Page-level text extractions
○ ○ ○

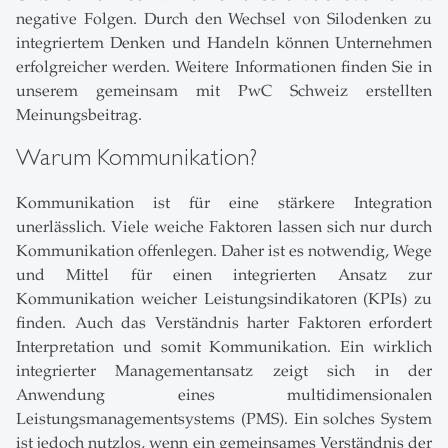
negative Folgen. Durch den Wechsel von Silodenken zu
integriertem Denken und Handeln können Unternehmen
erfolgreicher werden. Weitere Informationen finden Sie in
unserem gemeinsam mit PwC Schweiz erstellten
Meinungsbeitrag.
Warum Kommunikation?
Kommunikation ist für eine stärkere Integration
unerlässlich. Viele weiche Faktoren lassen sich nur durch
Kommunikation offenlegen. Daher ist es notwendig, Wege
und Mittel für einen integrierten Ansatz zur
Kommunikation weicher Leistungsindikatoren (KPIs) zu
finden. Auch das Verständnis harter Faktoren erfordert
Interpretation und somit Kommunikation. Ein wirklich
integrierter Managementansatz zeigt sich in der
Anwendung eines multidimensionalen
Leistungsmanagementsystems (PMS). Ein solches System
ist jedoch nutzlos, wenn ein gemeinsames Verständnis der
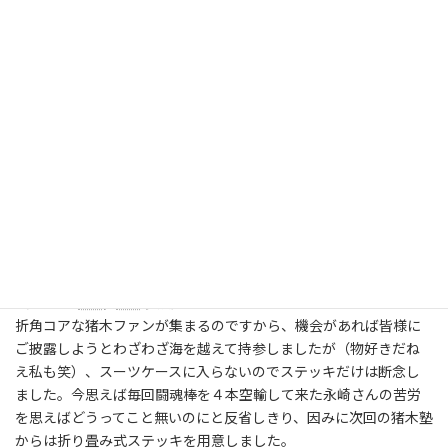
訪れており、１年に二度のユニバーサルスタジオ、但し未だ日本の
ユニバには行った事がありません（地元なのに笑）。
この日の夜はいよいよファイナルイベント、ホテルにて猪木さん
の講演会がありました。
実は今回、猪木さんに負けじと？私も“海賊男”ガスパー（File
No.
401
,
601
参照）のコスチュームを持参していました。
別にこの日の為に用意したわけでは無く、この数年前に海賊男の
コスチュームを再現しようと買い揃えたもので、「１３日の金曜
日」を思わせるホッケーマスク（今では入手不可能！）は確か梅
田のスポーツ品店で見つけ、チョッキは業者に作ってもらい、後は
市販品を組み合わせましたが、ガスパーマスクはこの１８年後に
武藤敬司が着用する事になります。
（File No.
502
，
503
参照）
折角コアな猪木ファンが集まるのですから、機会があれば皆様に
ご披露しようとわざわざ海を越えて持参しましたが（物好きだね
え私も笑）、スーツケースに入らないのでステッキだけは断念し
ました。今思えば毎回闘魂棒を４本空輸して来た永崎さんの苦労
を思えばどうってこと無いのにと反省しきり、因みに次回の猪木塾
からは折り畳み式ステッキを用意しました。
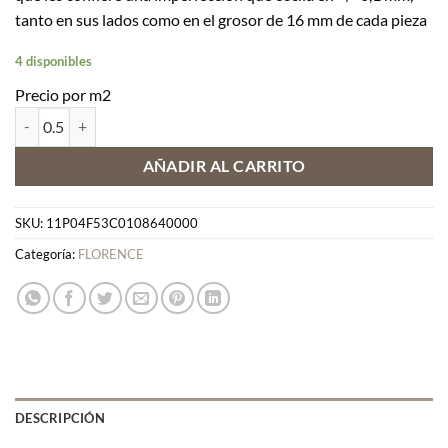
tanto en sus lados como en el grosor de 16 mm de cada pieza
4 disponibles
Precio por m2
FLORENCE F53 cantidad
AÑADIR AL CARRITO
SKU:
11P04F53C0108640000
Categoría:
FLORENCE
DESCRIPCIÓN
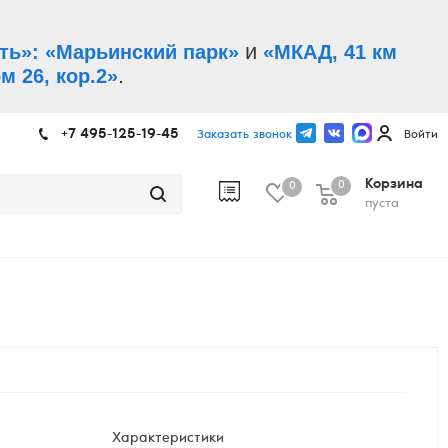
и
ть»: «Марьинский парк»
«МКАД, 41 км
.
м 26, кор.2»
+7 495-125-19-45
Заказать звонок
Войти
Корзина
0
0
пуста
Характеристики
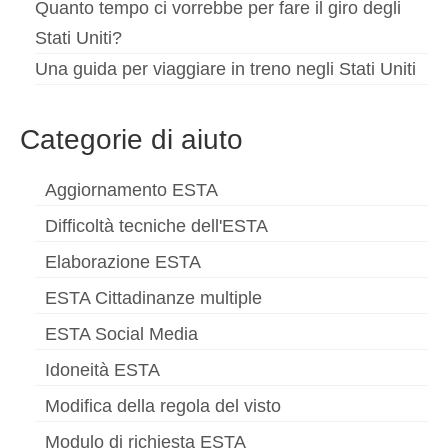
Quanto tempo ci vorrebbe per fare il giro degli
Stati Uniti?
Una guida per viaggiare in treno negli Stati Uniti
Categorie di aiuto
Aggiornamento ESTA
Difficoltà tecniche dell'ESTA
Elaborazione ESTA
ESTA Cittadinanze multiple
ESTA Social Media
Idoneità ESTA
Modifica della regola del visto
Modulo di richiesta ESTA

○ ○ ○

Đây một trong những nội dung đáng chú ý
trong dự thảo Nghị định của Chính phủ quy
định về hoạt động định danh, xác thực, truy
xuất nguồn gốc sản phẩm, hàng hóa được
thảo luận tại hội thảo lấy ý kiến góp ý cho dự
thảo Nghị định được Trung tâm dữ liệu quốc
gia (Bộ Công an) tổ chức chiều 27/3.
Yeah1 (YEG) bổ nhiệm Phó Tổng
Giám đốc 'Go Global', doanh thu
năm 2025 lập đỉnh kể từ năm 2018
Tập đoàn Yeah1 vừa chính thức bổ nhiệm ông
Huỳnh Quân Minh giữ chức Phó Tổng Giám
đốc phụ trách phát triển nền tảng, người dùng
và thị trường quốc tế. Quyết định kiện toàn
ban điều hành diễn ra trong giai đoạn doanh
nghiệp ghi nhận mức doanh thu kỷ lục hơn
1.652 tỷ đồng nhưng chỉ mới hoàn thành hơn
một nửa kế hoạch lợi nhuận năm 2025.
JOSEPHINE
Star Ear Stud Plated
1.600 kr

○ ○ ○

**Task item**
In the entries above, find the line holding "Categorie di aiuto" and the line holding "Modulo di richiesta ESTA"; print both of them and every line between, exactly, and nothing else.

**Problem solution**
Categorie di aiuto
Aggiornamento ESTA
Difficoltà tecniche dell'ESTA
Elaborazione ESTA
ESTA Cittadinanze multiple
ESTA Social Media
Idoneità ESTA
Modifica della regola del visto
Modulo di richiesta ESTA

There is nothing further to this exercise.